(Stored data entries)
———
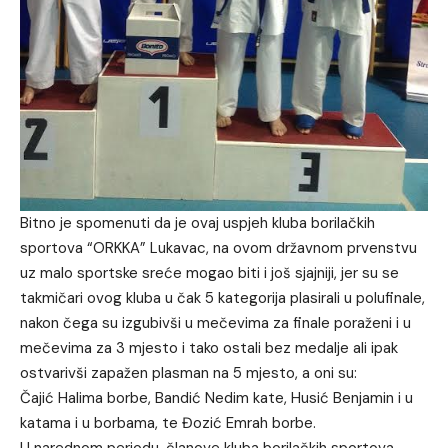
Bitno je spomenuti da je ovaj uspjeh kluba borilačkih
sportova “ORKKA” Lukavac, na ovom državnom prvenstvu
uz malo sportske sreće mogao biti i još sjajniji, jer su se
takmičari ovog kluba u čak 5 kategorija plasirali u polufinale,
nakon čega su izgubivši u mečevima za finale poraženi i u
mečevima za 3 mjesto i tako ostali bez medalje ali ipak
ostvarivši zapažen plasman na 5 mjesto, a oni su:
Čajić Halima borbe, Bandić Nedim kate, Husić Benjamin i u
katama i u borbama, te Đozić Emrah borbe.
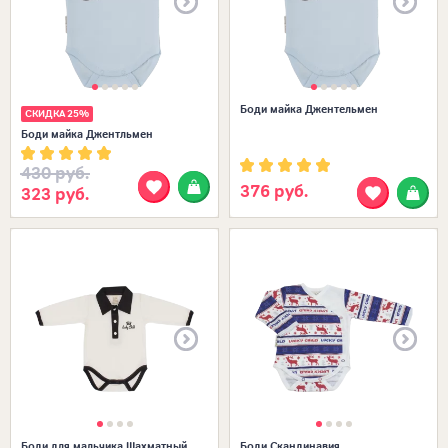
Боди майка Джентельмен
СКИДКА 25%
Боди майка Джентльмен
430 руб.
376 руб.
323 руб.
Размеры в наличии:
Боди для мальчика Шахматный
Боди Скандинавия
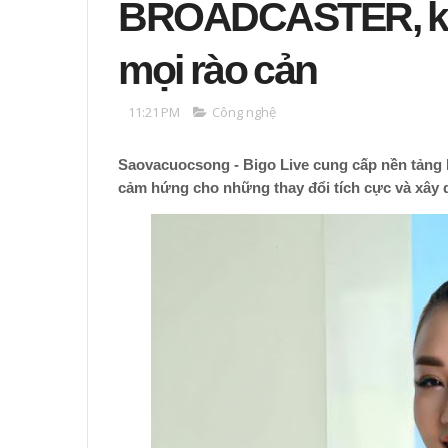
BROADCASTER, kh
mọi rào cản
11:21 PM
Công nghệ
Saovacuocsong - Bigo Live cung cấp nền tảng h
cảm hứng cho những thay đổi tích cực và xây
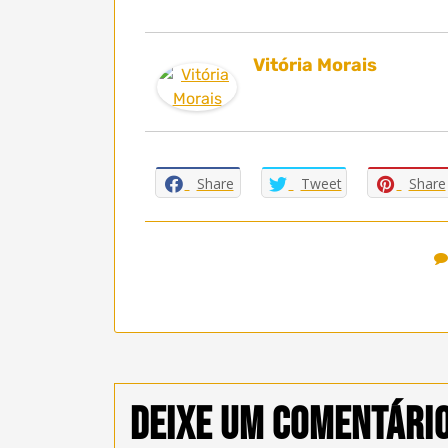
Vitória Morais
Share
Tweet
Share
Deixe um comentári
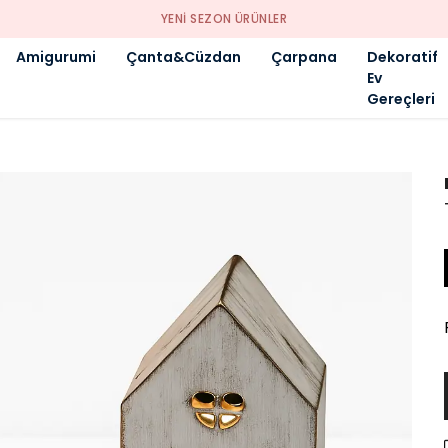
YENI SEZON ÜRÜNLER
Amigurumi
Çanta&Cüzdan
Çarpana
Dekoratif
Ev
Gereçleri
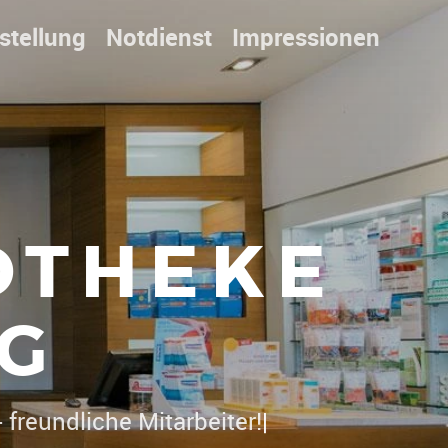
stellung
Notdienst
Impressionen
OTHEKE
G
 freundliche Mitarbeiter!
|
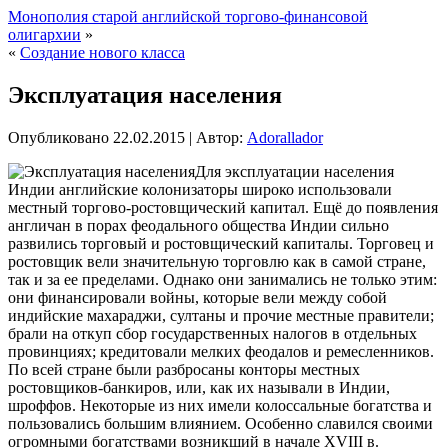
Монополия старой английской торгово-финансовой
олигархии
»
«
Создание нового класса
Эксплуатация населения
Опубликовано
22.02.2015
|
Автор:
Adorallador
Для эксплуатации населения
Индии английские колонизаторы широко использовали
местный торгово-ростовщический капитал. Ещё до появления
англичан в порах феодального общества Индии сильно
развились торговый и ростовщический капиталы. Торговец и
ростовщик вели значительную торговлю как в самой стране,
так и за ее пределами. Однако они занимались не только этим:
они финансировали войны, которые вели между собой
индийские махараджи, султаны и прочие
местные правители;
брали на откуп сбор государственных налогов в отдельных
провинциях; кредитовали мелких феодалов и ремесленников.
По всей стране были разбросаны конторы местных
ростовщиков-банкиров, или, как их называли в Индии,
шроффов. Некоторые из них имели колоссальные богатства и
пользовались большим влиянием. Особенно славился своими
огромными богатствами возникший в начале XVIII в.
———
*Required work*. Reproduce every entry above exactly, and omit the pictures.

*Exercise response*.
Bitno je spomenuti da je ovaj uspjeh kluba borilačkih
sportova “ORKKA” Lukavac, na ovom državnom prvenstvu
uz malo sportske sreće mogao biti i još sjajniji, jer su se
takmičari ovog kluba u čak 5 kategorija plasirali u polufinale,
nakon čega su izgubivši u mečevima za finale poraženi i u
mečevima za 3 mjesto i tako ostali bez medalje ali ipak
ostvarivši zapažen plasman na 5 mjesto, a oni su:
Čajić Halima borbe, Bandić Nedim kate, Husić Benjamin i u
katama i u borbama, te Đozić Emrah borbe.
Боди майка Джентельмен
СКИДКА 25%
Боди майка Джентльмен
430 руб.
376 руб.
323 руб.
Размеры в наличии:
Боди для мальчика Шахматный
Боди Скандинавия
BROADCASTER, kh
mọi rào cản
11:21 PM
Công nghệ
Saovacuocsong - Bigo Live cung cấp nền tảng h
cảm hứng cho những thay đổi tích cực và xây
Vitória Morais
Share
Tweet
Share
Deixe um comentári
YENI SEZON ÜRÜNLER
Amigurumi
Çanta&Cüzdan
Çarpana
Dekoratif
Ev
Gereçleri
stellung
Notdienst
Impressionen
OTHEKE
G
 freundliche Mitarbeiter!
|
Монополия старой английской торгово-финансовой
олигархии
»
«
Создание нового класса
Эксплуатация населения
Опубликовано
22.02.2015
|
Автор:
Adorallador
Для эксплуатации населения
Индии английские колонизаторы широко использовали
местный торгово-ростовщический капитал. Ещё до появления
англичан в порах феодального общества Индии сильно
развились торговый и ростовщический капиталы. Торговец и
ростовщик вели значительную торговлю как в самой стране,
так и за ее пределами. Однако они занимались не только этим:
они финансировали войны, которые вели между собой
индийские махараджи, султаны и прочие
местные правители;
брали на откуп сбор государственных налогов в отдельных
провинциях; кредитовали мелких феодалов и ремесленников.
По всей стране были разбросаны конторы местных
ростовщиков-банкиров, или, как их называли в Индии,
шроффов. Некоторые из них имели колоссальные богатства и
пользовались большим влиянием. Особенно славился своими
огромными богатствами возникший в начале XVIII в.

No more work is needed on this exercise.